As the son of a senator, Matsunaga said he was privy to his father's accounts of how to get things done in Congress. He is familiar with the U.S. Capitol and, in fact, his first job was as a congressional page. He has also maintained contacts on the East Coast, where he lived for 22 years.
"Numerous friends of the Matsunaga family in Washington would certainly lend a hand to assist," he said.
It's not all about legacy, though.
While Matsunaga said he shares some of his father's passions — such as peace, veteran's rights and a deep-seated desire to serve the community — he also has other priorities.
His father was motivated to run for Congress out of a desire to fight inequalities and racial prejudice, but Matsunaga said his generation is able to enjoy the fruits of that labor and concentrate on more current issues: global warming, struggles of working families and peace on the global level, as well as within individual families.

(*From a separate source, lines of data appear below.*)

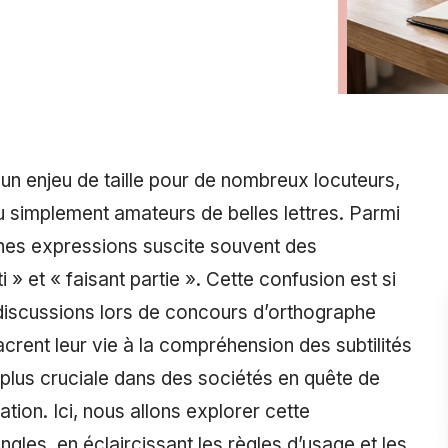
 un enjeu de taille pour de nombreux locuteurs,
ou simplement amateurs de belles lettres. Parmi
aines expressions suscite souvent des
 » et « faisant partie ». Cette confusion est si
 discussions lors de concours d’orthographe
rent leur vie à la compréhension des subtilités
 plus cruciale dans des sociétés en quête de
tion. Ici, nous allons explorer cette
ngles, en éclaircissant les règles d’usage et les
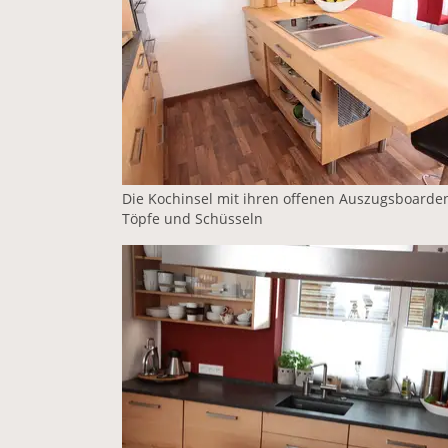
Die Kochinsel mit ihren offenen Auszugsboarden
Töpfe und Schüsseln
Vergrößerte Version anzeigen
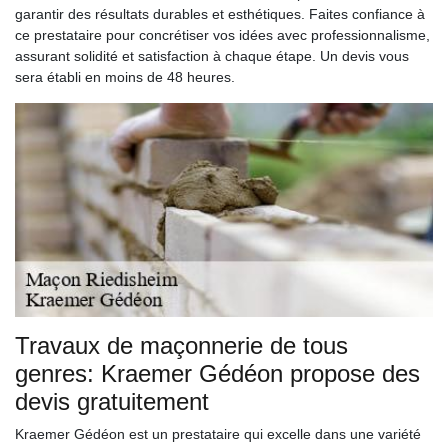
garantir des résultats durables et esthétiques. Faites confiance à
ce prestataire pour concrétiser vos idées avec professionnalisme,
assurant solidité et satisfaction à chaque étape. Un devis vous
sera établi en moins de 48 heures.
Travaux de maçonnerie de tous
genres: Kraemer Gédéon propose des
devis gratuitement
Kraemer Gédéon est un prestataire qui excelle dans une variété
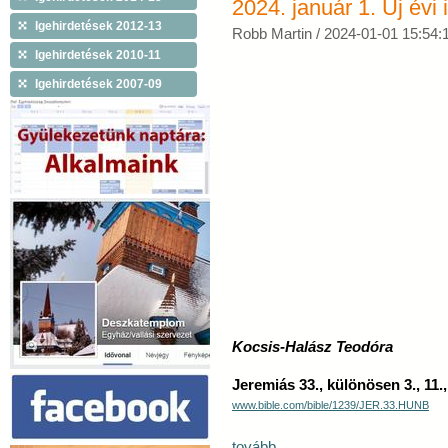
2024. január 1. Új évi i
Igehirdetések 2012-13
Robb Martin /
2024-01-01 15:54:
Igehirdetések 2010-11
Igehirdetések 2007-09
Kocsis-Halász Teodóra
Jeremiás 33., különösen 3., 11.,
www.bible.com/bible/1239/JER.33.HUNB
tovább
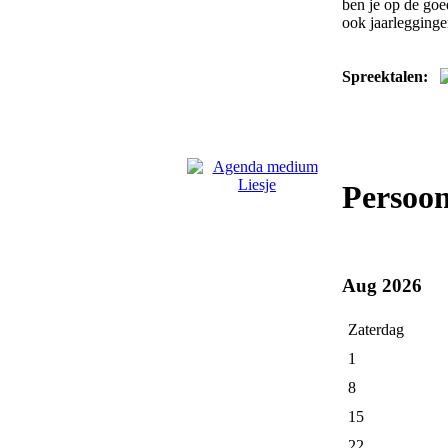
ben je op de goe
ook jaarlegginge
Spreektalen:
Persoon
Aug 2026
Zaterdag
1
8
15
22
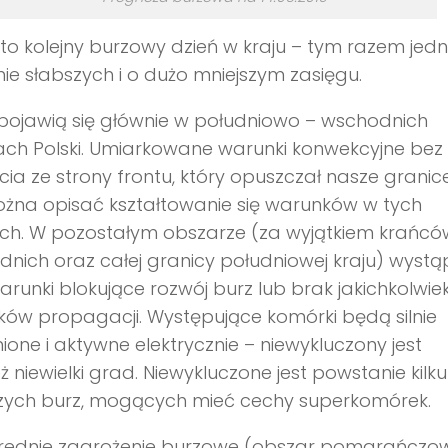
 to kolejny burzowy dzień w kraju – tym razem jed
ie słabszych i o dużo mniejszym zasięgu.
pojawią się głównie w
południowo
– wschodnich
ch Polski. Umiarkowane warunki konwekcyjne bez
ia ze strony frontu, który opuszczał nasze granic
żna opisać kształtowanie się warunków w tych
ach. W pozostałym obszarze (za wyjątkiem krańcó
nich oraz całej granicy południowej kraju) wystą
warunki blokujące rozwój burz lub brak jakichkolwie
ków propagacji. Występujące komórki będą silnie
one i aktywne elektrycznie – niewykluczony jest
ż niewielki grad. Niewykluczone jest powstanie kilku
jszych burz, mogących mieć cechy superkomórek.
rednie zagrożenie burzowe (obszar pomarańczow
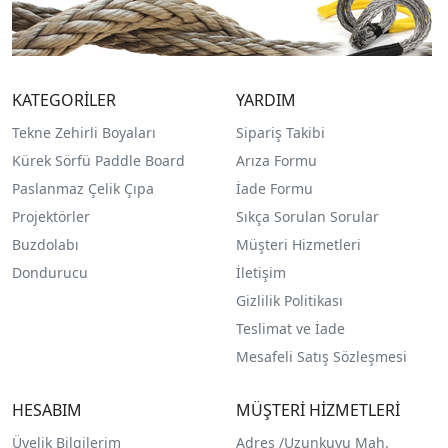
KATEGORİLER
YARDIM
Tekne Zehirli Boyaları
Sipariş Takibi
Kürek Sörfü Paddle Board
Arıza Formu
Paslanmaz Çelik Çıpa
İade Formu
Projektörler
Sıkça Sorulan Sorular
Buzdolabı
Müşteri Hizmetleri
Dondurucu
İletişim
Gizlilik Politikası
Teslimat ve İade
Mesafeli Satış Sözleşmesi
HESABIM
MÜŞTERİ HİZMETLERİ
Üyelik Bilgilerim
Adres /
Uzunkuyu Mah.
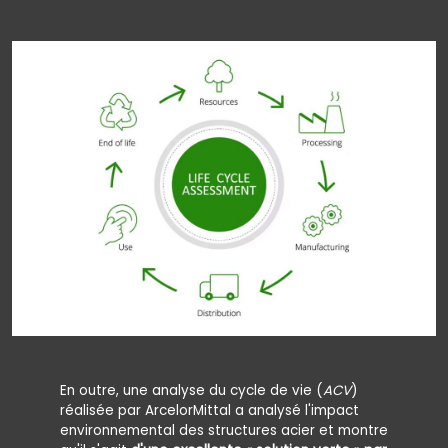
En outre, une analyse du cycle de vie (
ACV
)
réalisée par ArcelorMittal a analysé l'impact
environnemental des structures acier et montre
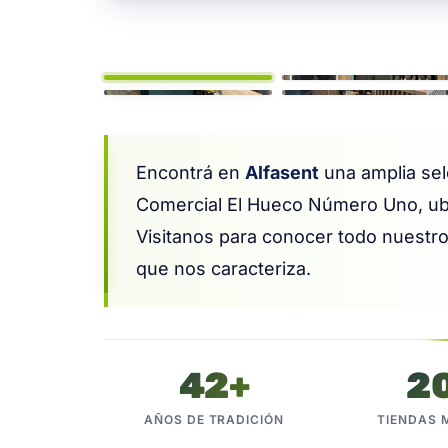
1
Encontrá en
Alfasent
una amplia se
Comercial El Hueco Número Uno, ub
Visitanos para conocer todo nuestro
que nos caracteriza.
42+
2
AÑOS DE TRADICIÓN
TIENDAS 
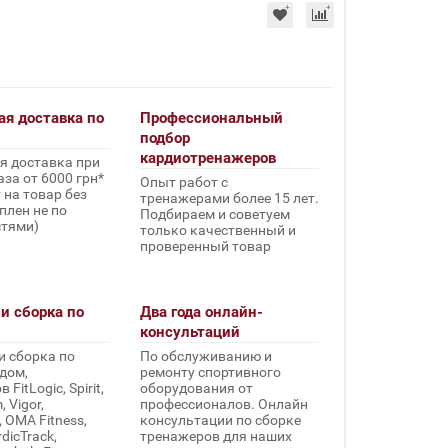
ая доставка по
Профессиональный
подбор
кардиотренажеров
я доставка при
за от 6000 грн*
Опыт работ с
 на товар без
тренажерами более 15 лет.
плен не по
Подбираем и советуем
стями)
только качественный и
проверенный товар
и сборка по
Два года онлайн-
консультаций
и сборка по
По обслуживанию и
дом,
ремонту спортивного
FitLogic, Spirit,
оборудования от
 Vigor,
профессионалов. Онлайн
, OMA Fitness,
консультации по сборке
rdicTrack,
тренажеров для наших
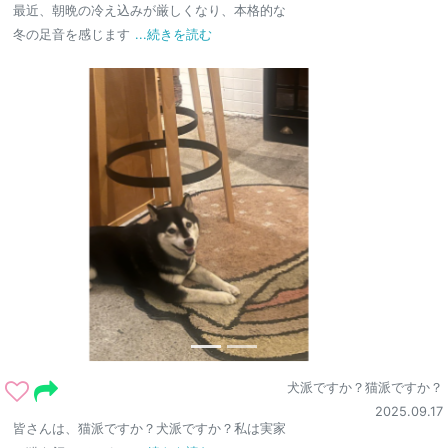
最近、朝晩の冷え込みが厳しくなり、本格的な
冬の足音を感じます
...続きを読む
犬派ですか？猫派ですか？
2025.09.17
皆さんは、猫派ですか？犬派ですか？私は実家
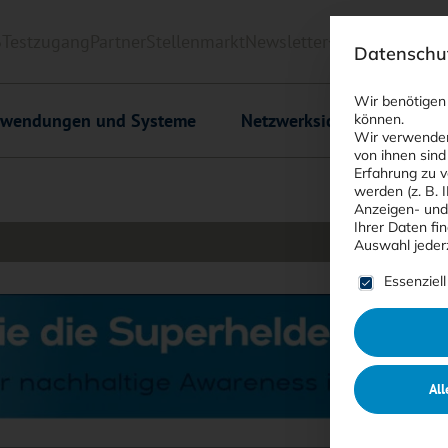
6
Testzugang
Partner
Stellenmarkt
Newsletter
<kes>+
Downlo
Datenschut
Wir benötigen
wendungen und Systeme
Netzwerksicherheit
C
können.
Wir verwenden
von ihnen sind
Erfahrung zu v
werden (z. B. 
Anzeigen- und
Ihrer Daten fi
Auswahl jeder
Es folgt ein
Essenziell
All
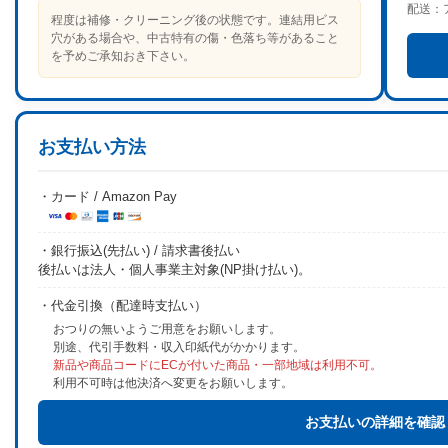
配送：
程度は補修・クリーニング後の状態です。連結用ビス
穴がある場合や、中古特有の傷・色落ち等があること
を予めご承知おき下さい。
お支払い方法
・カード / Amazon Pay
・銀行振込(先払い) / 請求書後払い
後払いは法人・個人事業主対象(NP掛け払い)。
・代金引換（配達時支払い）
おつりの無いようご用意をお願いします。
別途、代引手数料・収入印紙代がかかります。
新品や商品コードにECが付いた商品・一部地域は利用不可。
利用不可時は他決済へ変更をお願いします。
お支払いの詳細を確認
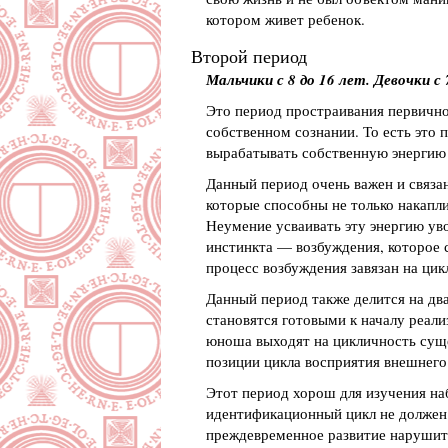
котором живет ребенок.
Второй период
Мальчики с 8 до 16 лет. Девочки с 
Это период простраивания первично
собственном сознании. То есть это 
вырабатывать собственную энергию 
Данный период очень важен и связан
которые способны не только накапли
Неумение усваивать эту энергию уво
инстинкта — возбуждения, которое 
процесс возбуждения завязан на ци
Данный период также делится на два
становятся готовыми к началу реали
юноша выходят на цикличность суще
позиции цикла восприятия внешнего
Этот период хорош для изучения наб
идентификационный цикл не должен 
преждевременное развитие нарушит 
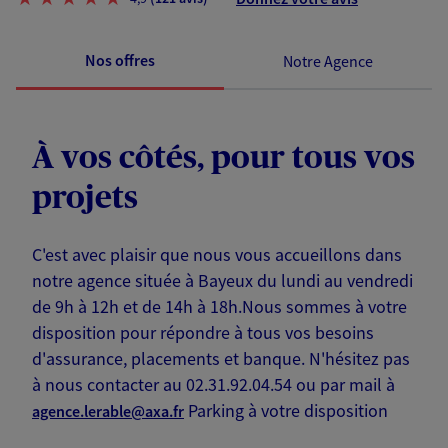
Nos offres
Notre Agence
À vos côtés, pour tous vos
projets
C'est avec plaisir que nous vous accueillons dans
notre agence située à Bayeux du lundi au vendredi
de 9h à 12h et de 14h à 18h.Nous sommes à votre
disposition pour répondre à tous vos besoins
d'assurance, placements et banque. N'hésitez pas
à nous contacter au 02.31.92.04.54 ou par mail à
Parking à votre disposition
agence.lerable@axa.fr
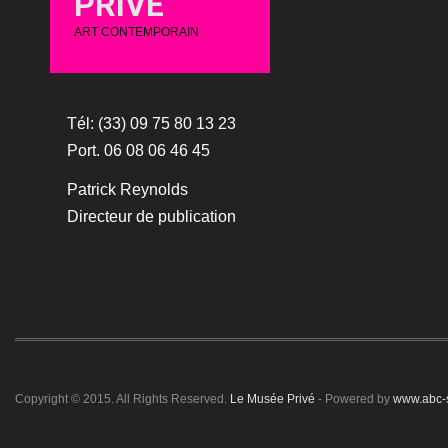
PRIVÉ
ART CONTEMPORAIN
Tél: (33) 09 75 80 13 23
Port. 06 08 06 46 45
Patrick Reynolds
Directeur de publication
Copyright © 2015. All Rights Reserved.
Le Musée Privé
- Powered by
www.abc-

"These are the issues that help define me," he said.
His friend and former state Legislature colleague, Sen. Les Ihara, said Matsunaga is well-suited for Congress, with the intelligence and temperament to do the job. "He can analyze issues and subjects. He's quite smart and he's thoughtful. He does his homework. He doesn't flinch from the tough issues," he said.
He said Matsunaga has been guided by values, rather than personal interest, and is able to work with others even if they disagreed with him.
"Wherever people stood, he understood their views," Ihara said.
During his 10 years in office, Matsunaga said he led the push to deregulate the telecom industry, making more choices and better prices available for mobile phone users.
After voters gave a thumbs-down to same-sex marriage, Matsunaga helped pass a package of 60 rights and benefits for "reciprocal beneficiaries," couples who can't legally marry.
Organizations such as the Mental Health Association of Hawai'i, the Domestic Violence Clearinghouse and Legal Hotline and Mothers Against Drunk Driving have given him accolades for his work as a legislator.
State Sen. Suzanne Chun Oakland, who also served with Matsunaga, said he dealt with issues fairly when he was co-chairman of the Judiciary Committee.
"Matt is very progressive and open to new ideas and has a real strength in the environmental area," she said. "He has a lot of energy."